Somewhere between madness and mayhem lies…Psychosis! Psychosis! is an annual horror anthology publication by Guild Works Productions that explores some of the most terrifying things humans have experienced. The second issue was released just this October and features a variety of talent from different levels of the comic book field, many farmed from the national networking group the Comicbook Artists Guild


Before HBO, there was the original Tales from the Crypt. Published in the 1950s by EC comics, these tales paved the way for every incarnation that would come after. Gemstone Publishing had collected two volumes worth of the original EC Comics run, reprinting 12 issues and 24 stories in total. Also, a new more kid-friendly version of the classic book is currently being produced by Papercutz! under the supervision of industry veteran Jim Salicrup.

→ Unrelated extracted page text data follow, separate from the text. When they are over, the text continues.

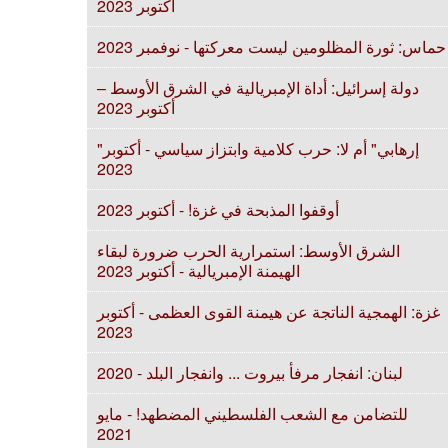
أكتوبر 2023
حماس: ثورة المظلومين ليست معركتها - نوفمبر 2023
دولة إسرائيل: أداة الإمبريالية في الشرق الأوسط –
أكتوبر 2023
"إرهابي" أم لا: حرب كلامية وابتزاز سياسي - أكتوبر
2023
أوقفوا المذبحة في غزة! - أكتوبر 2023
الشرق الأوسط: استمرارية الحرب ضرورة لبقاء
الهيمنة الإمبريالية - أكتوبر 2023
غزة: الهمجية الناتجة عن هيمنة القوى العظمى - أكتوبر
2023
لبنان: انفجار مرفأ بيروت ... وانفجار البلد - 2020
للتضامن مع الشعب الفلسطيني المضطهد! - مايو
2021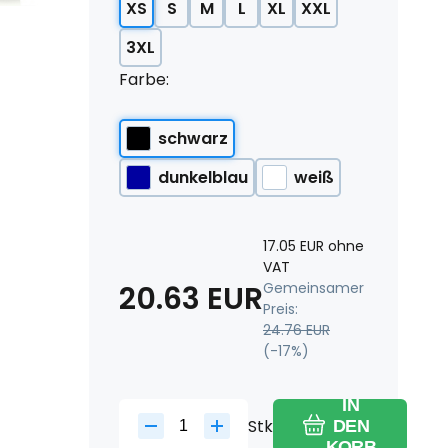
XS
S
M
L
XL
XXL
3XL
Farbe:
schwarz
dunkelblau
weiß
17.05
EUR
ohne
VAT
20.63
EUR
Gemeinsamer
Preis:
24.76
EUR
(-
17
%)
IN
Stk
DEN
KORB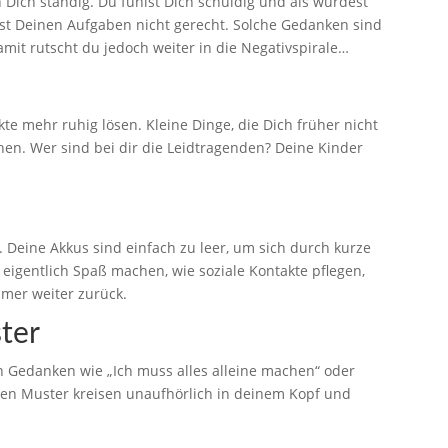
 Dich ständig. Du fühlst Dich schuldig und als würdest
rst Deinen Aufgaben nicht gerecht. Solche Gedanken sind
amit rutscht du jedoch weiter in die Negativspirale…
kte mehr ruhig lösen. Kleine Dinge, die Dich früher nicht
en. Wer sind bei dir die Leidtragenden? Deine Kinder
. Deine Akkus sind einfach zu leer, um sich durch kurze
r eigentlich Spaß machen, wie soziale Kontakte pflegen,
mmer weiter zurück.
ter
n Gedanken wie „Ich muss alles alleine machen“ oder
chen Muster kreisen unaufhörlich in deinem Kopf und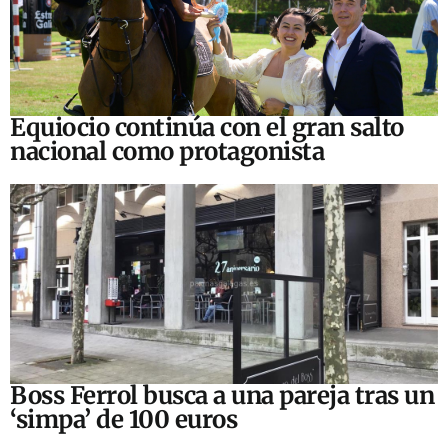
Equiocio continúa con el gran salto
nacional como protagonista
Boss Ferrol busca a una pareja tras un
‘simpa’ de 100 euros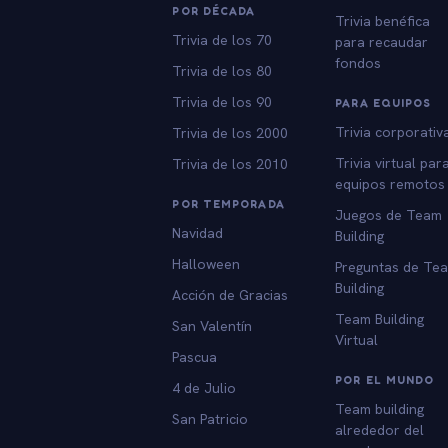
POR DÉCADA
Trivia benéfica
Trivia de los 70
para recaudar
fondos
Trivia de los 80
Trivia de los 90
PARA EQUIPOS
Trivia corporativ
Trivia de los 2000
Trivia virtual par
Trivia de los 2010
equipos remotos
POR TEMPORADA
Juegos de Team
Navidad
Building
Halloween
Preguntas de Te
Building
Acción de Gracias
Team Building
San Valentín
Virtual
Pascua
POR EL MUNDO
4 de Julio
Team building
San Patricio
alrededor del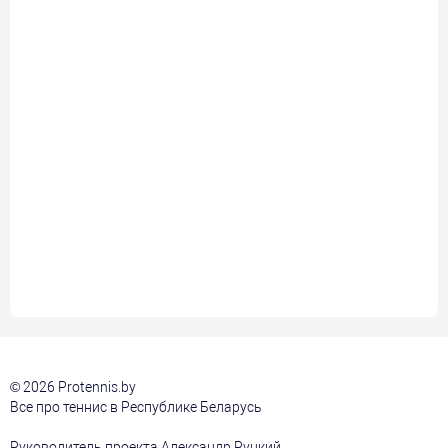
© 2026 Protennis.by
Все про теннис в Республике Беларусь
Руководитель проекта Александр Руцкий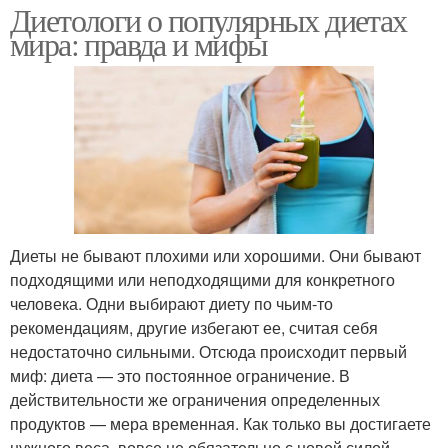
Диетологи о популярных диетах
мира: правда и мифы
Диеты не бывают плохими или хорошими. Они бывают
подходящими или неподходящими для конкретного
человека. Одни выбирают диету по чьим-то
рекомендациям, другие избегают ее, считая себя
недостаточно сильными. Отсюда происходит первый
миф: диета — это постоянное ограничение. В
действительности же ограничения определенных
продуктов — мера временная. Как только вы достигаете
нужного веса, вовсе не обязательно с новой силой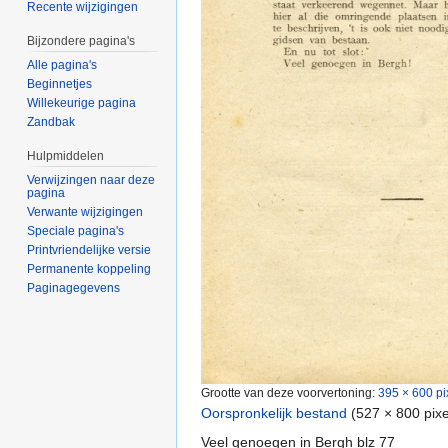
Recente wijzigingen
Bijzondere pagina's
Alle pagina's
Beginnetjes
Willekeurige pagina
Zandbak
Hulpmiddelen
Verwijzingen naar deze
pagina
Verwante wijzigingen
Speciale pagina's
Printvriendelijke versie
Permanente koppeling
Paginagegevens
Grootte van deze voorvertoning:
395 × 600 pi
Oorspronkelijk bestand
‎
(527 × 800 pix
Veel genoegen in Bergh blz 77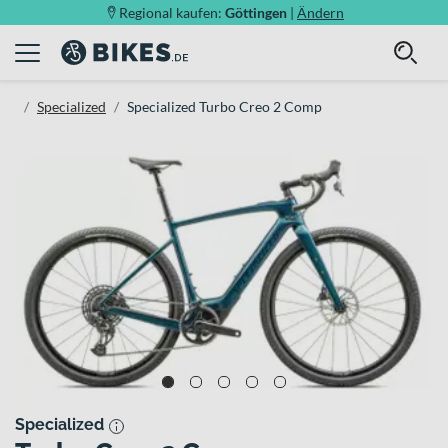
Regional kaufen:
Göttingen
|
Ändern
Specialized
Specialized Turbo Creo 2 Comp
Specialized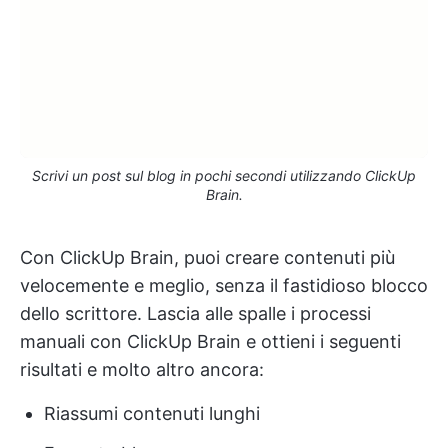
Scrivi un post sul blog in pochi secondi utilizzando ClickUp
Brain.
Con ClickUp Brain, puoi creare contenuti più
velocemente e meglio, senza il fastidioso blocco
dello scrittore. Lascia alle spalle i processi
manuali con ClickUp Brain e ottieni i seguenti
risultati e molto altro ancora:
Riassumi contenuti lunghi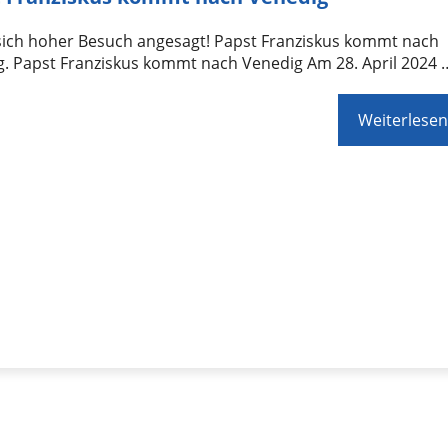
 sich hoher Besuch angesagt! Papst Franziskus kommt nach
g. Papst Franziskus kommt nach Venedig Am 28. April 2024 
Weiterlesen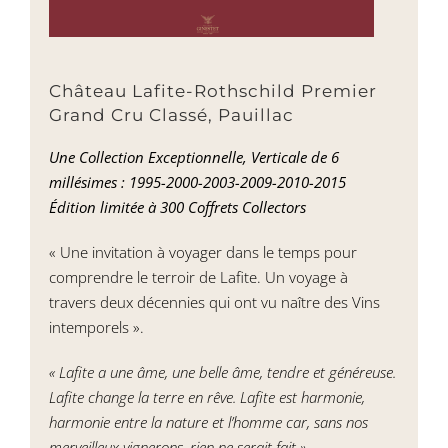
Château Lafite-Rothschild Premier
Grand Cru Classé, Pauillac
Une Collection Exceptionnelle, Verticale de 6
millésimes : 1995-2000-2003-2009-2010-2015
Édition limitée à 300 Coffrets Collectors
« Une invitation à voyager dans le temps pour
comprendre le terroir de Lafite. Un voyage à
travers deux décennies qui ont vu naître des Vins
intemporels ».
« Lafite a une âme, une belle âme, tendre et généreuse.
Lafite change la terre en rêve. Lafite est harmonie,
harmonie entre la nature et l’homme car, sans nos
merveilleux vignerons, rien ne serait fait ».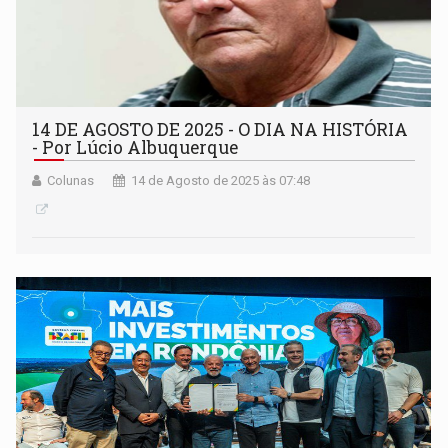
14 DE AGOSTO DE 2025 - O DIA NA HISTÓRIA
- Por Lúcio Albuquerque
Colunas
14 de Agosto de 2025 às 07:48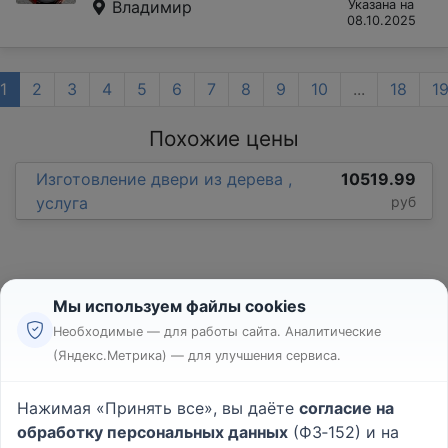
Владимир
Указана на
08.10.2025
1
2
3
4
5
6
7
8
9
10
...
18
1
Похожие цены
Изготовление двери из дерева ,
10519.99
услуга
руб
Мы используем файлы cookies
Необходимые — для работы сайта. Аналитические
(Яндекс.Метрика) — для улучшения сервиса.
Реклама
Правила
Нажимая «Принять все», вы даёте
согласие на
Пользовательское соглашение
обработку персональных данных
(ФЗ‑152) и на
Политика конфиденциальности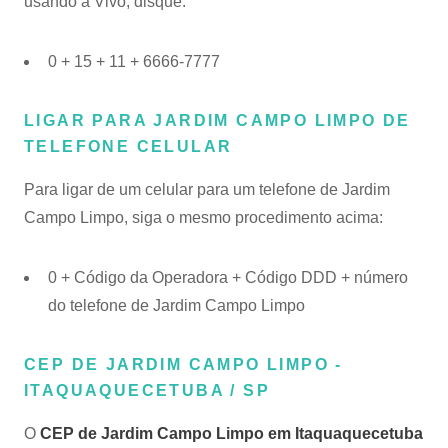
usando a Vivo, disque:
0 + 15 + 11 + 6666-7777
LIGAR PARA JARDIM CAMPO LIMPO DE
TELEFONE CELULAR
Para ligar de um celular para um telefone de Jardim
Campo Limpo, siga o mesmo procedimento acima:
0 + Código da Operadora + Código DDD + número
do telefone de Jardim Campo Limpo
CEP DE JARDIM CAMPO LIMPO -
ITAQUAQUECETUBA / SP
O
CEP de Jardim Campo Limpo em Itaquaquecetuba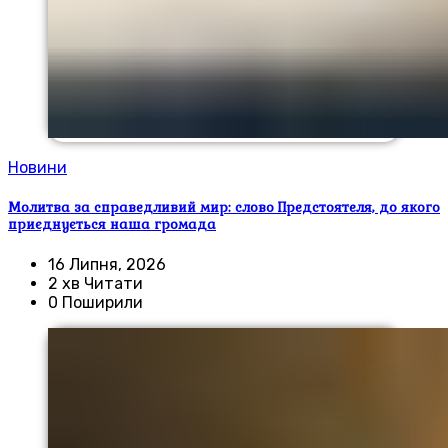
Новини
Молитва за справедливий мир: слово Предстоятеля, до якого
приєднується наша громада
16 Липня, 2026
2 хв Читати
0 Поширили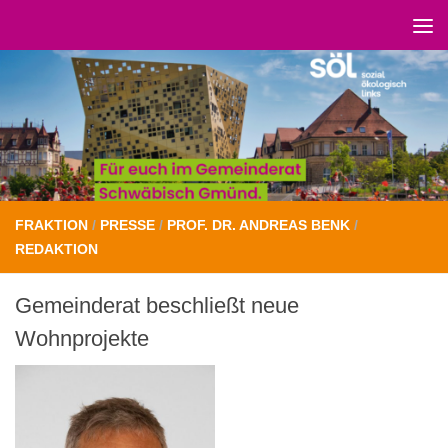
Unter dem Inhalt
FRAKTION
/
PRESSE
/
PROF. DR. ANDREAS BENK
/
REDAKTION
Gemeinderat beschließt neue
Wohnprojekte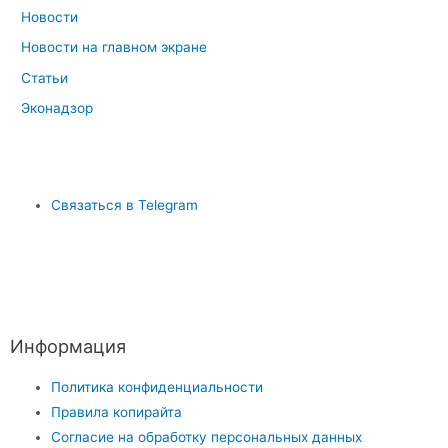
Новости
Новости на главном экране
Статьи
Эконадзор
Связаться в Telegram
Информация
Политика конфиденциальности
Правила копирайта
Согласие на обработку персональных данных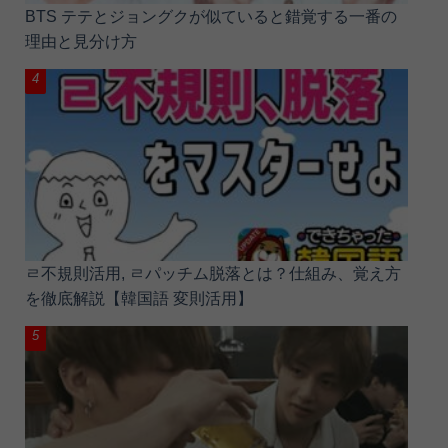
BTS テテとジョングクが似ていると錯覚する一番の
理由と見分け方
ㄹ不規則活用, ㄹパッチム脱落とは？仕組み、覚え方
を徹底解説【韓国語 変則活用】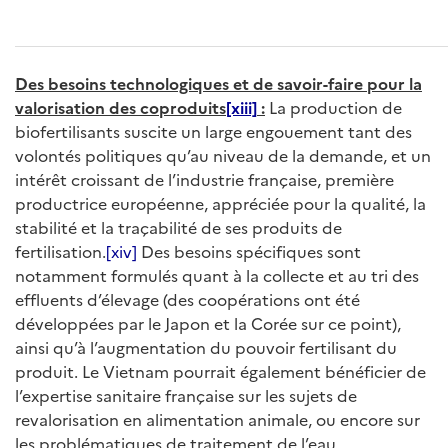
Des besoins technologiques et de savoir-faire pour la
valorisation des coproduits
[xiii]
:
La production de
biofertilisants suscite un large engouement tant des
volontés politiques qu’au niveau de la demande, et un
intérêt croissant de l’industrie française, première
productrice européenne, appréciée pour la qualité, la
stabilité et la traçabilité de ses produits de
fertilisation.
[xiv]
Des besoins spécifiques sont
notamment formulés quant à la collecte et au tri des
effluents d’élevage (des coopérations ont été
développées par le Japon et la Corée sur ce point),
ainsi qu’à l’augmentation du pouvoir fertilisant du
produit. Le Vietnam pourrait également bénéficier de
l’expertise sanitaire française sur les sujets de
revalorisation en alimentation animale, ou encore sur
les problématiques de traitement de l’eau.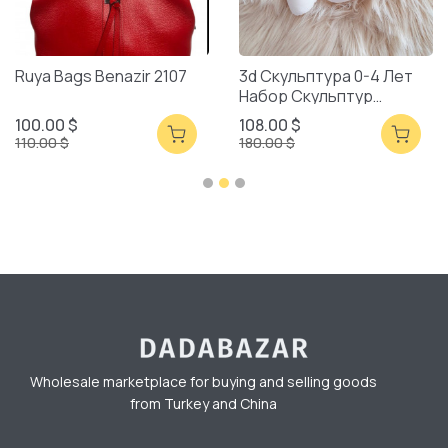
Ruya Bags Benazir 2107
3d Скульптура 0-4 Лет
Набор Скульптур
Смешанная Упаковка
100.00 $
108.00 $
110.00 $
180.00 $
Wholesale marketplace for buying and selling goods
from Turkey and China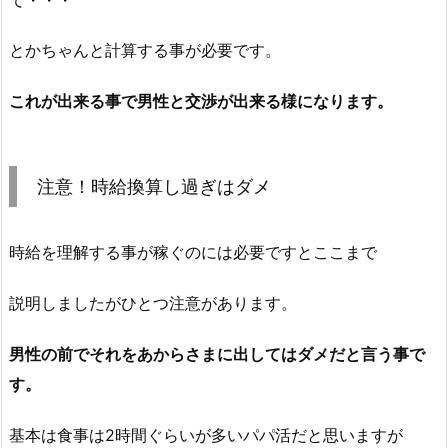
とかちゃんと計算する事が必要です。
これが出来る事で男性と交渉が出来る様になります。
注意！時給換算し過ぎはダメ
時給を理解する事が稼ぐのには必要ですとここまで
説明しましたがひとつ注意があります。
男性の前でそれをあからさまに出してはダメだと言う事で
す。
基本は食事は2時間ぐらいが多いパパ活だと思いますが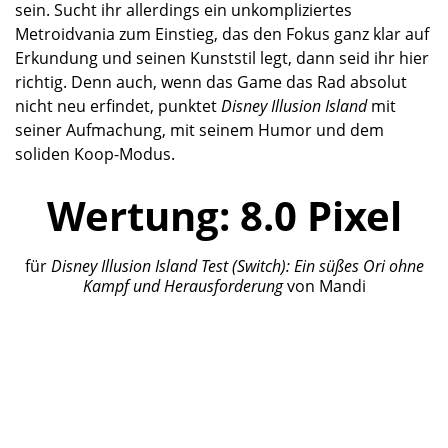
sein. Sucht ihr allerdings ein unkompliziertes
Metroidvania zum Einstieg, das den Fokus ganz klar auf
Erkundung und seinen Kunststil legt, dann seid ihr hier
richtig. Denn auch, wenn das Game das Rad absolut
nicht neu erfindet, punktet
Disney Illusion Island
mit
seiner Aufmachung, mit seinem Humor und dem
soliden Koop-Modus.
Wertung:
8.0
Pixel
für
Disney Illusion Island
Test (Switch): Ein süßes
Ori
ohne
Kampf und Herausforderung
von
Mandi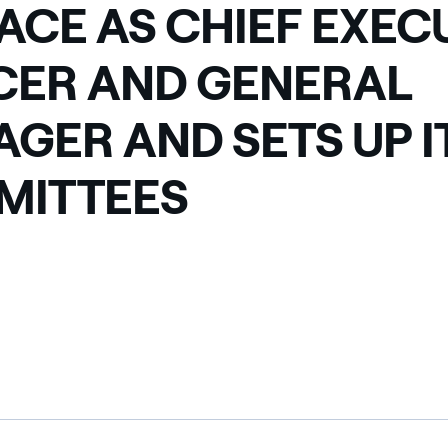
ACE AS CHIEF EXEC
CER AND GENERAL
GER AND SETS UP I
MITTEES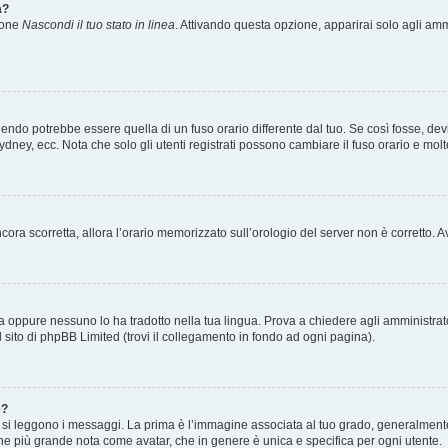
a?
zione
Nascondi il tuo stato in linea
. Attivando questa opzione, apparirai solo agli ammi
ndo potrebbe essere quella di un fuso orario differente dal tuo. Se così fosse, devi 
ydney, ecc. Nota che solo gli utenti registrati possono cambiare il fuso orario e mol
 ancora scorretta, allora l’orario memorizzato sull’orologio del server non è corretto
a oppure nessuno lo ha tradotto nella tua lingua. Prova a chiedere agli amministrator
l sito di phpBB Limited (trovi il collegamento in fondo ad ogni pagina).
e?
 leggono i messaggi. La prima è l’immagine associata al tuo grado, generalmente ha
agine più grande nota come avatar, che in genere è unica e specifica per ogni utente.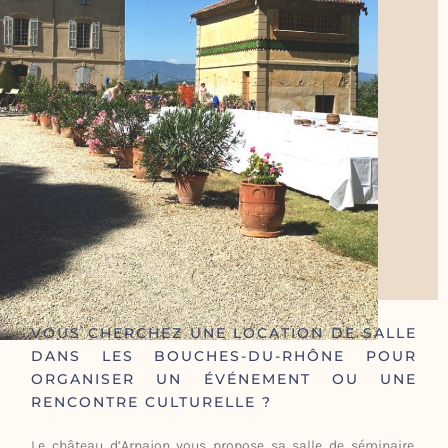
VOUS CHERCHEZ UNE LOCATION DE SALLE
DANS LES BOUCHES-DU-RHÔNE POUR
ORGANISER UN ÉVÉNEMENT OU UNE
RENCONTRE CULTURELLE ?
Le château d’Arnajon vous propose sa salle de séminaire,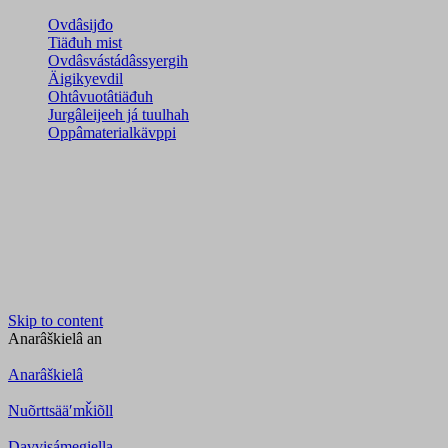
Ovdâsijđo
Tiäđuh mist
Ovdâsvástádâssyergih
Äigikyevdil
Ohtâvuotâtiäđuh
Jurgâleijeeh já tuulhah
Oppâmaterialkävppi
Skip to content
Anarâškielâ
an
Anarâškielâ
Nuõrttsääʹmǩiõll
Davvisámegiella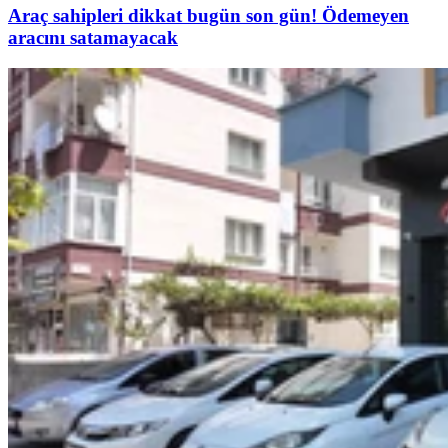
Araç sahipleri dikkat bugün son gün! Ödemeyen
aracını satamayacak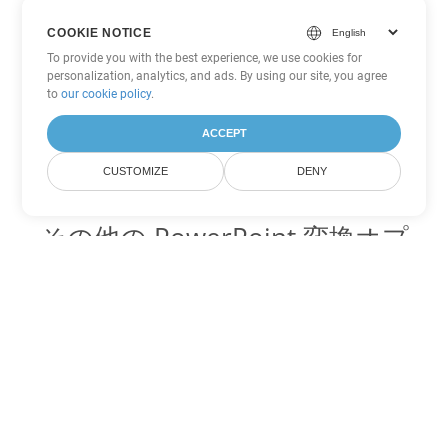
COOKIE NOTICE
To provide you with the best experience, we use cookies for
personalization, analytics, and ads. By using our site, you agree
to
our cookie policy
.
ACCEPT
CUSTOMIZE
DENY
その他の PowerPoint 変換オプ
ション
POTX を DOC に変換
DOC:
Microsoft Word Binary Format
POTX を DOT に変換
DOT:
Microsoft Word Template Files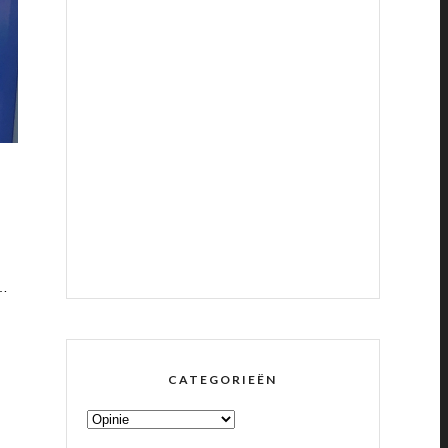
 …
CATEGORIEËN
CATEGORIEËN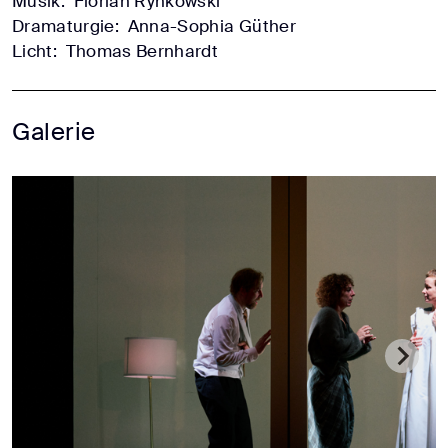
Musik:
Florian Rynkowski
Dramaturgie:
Anna-Sophia Güther
Licht:
Thomas Bernhardt
Galerie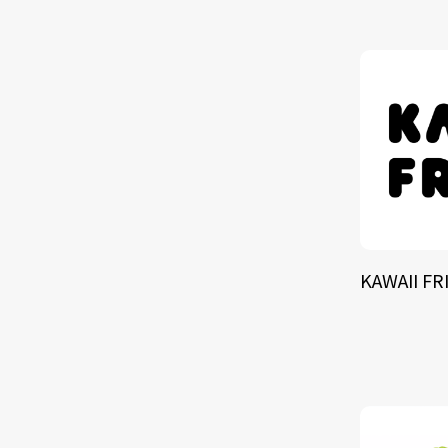
TALE
SOLU
BRA
KAWAII FR
SCHEDULE
ABOUT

Marvel’s Tomb of Dracula was a 70-issue series from the 70s that followed the adventures of a group of vampire hunters who went after Dracula or other menaces, sometimes resulting in Dracula teaming-up to help them. Along with many other classic books, the series was given the Essential treatment in 2004, collecting all 70 issues of the series between four volumes and a few stories from the magazine of the same title. Also, the Frankenstein Monster and Werewolf by Night have also been given Essentials, collecting the various comics in which they appeared in one handy tome. Plus, the four Legion of Monsters one-shots that re-imagine some of Marvel’s supernatural characters have just been released in a new collected edition.

And, last but not least, what’s Halloween without those courageous defenders of humanity against the perils of the supernatural, the Ghostbusters! No Halloween is complete without them, and the same goes for their comics. Although the last newly published book was in 2004 through 88MPH Studios by Andrew Dabb and Steve Kurth, the Ghostbusters have been around for many years, mostly in their cartoon variations. NOW Comics published over 30 issues of The Real Ghostbusters, including an adaptation of the second movie and the Slimer! spin-off.

Of course, boils and ghouls, these are just some of the most recent examples of Halloween-ready comics available on the stands. There are many more spine-tinglers out there to raise your hair and give you goose bumps, both newly deceased and rotten from the grave. So if you’re looking for a scare for your next Halloween, head to your local cemetery and dig up these gruesome creations. But, remember to leave the lights on, kiddies, because you just might find yourself the fright of your afterlife! MWAHAHAHAHA!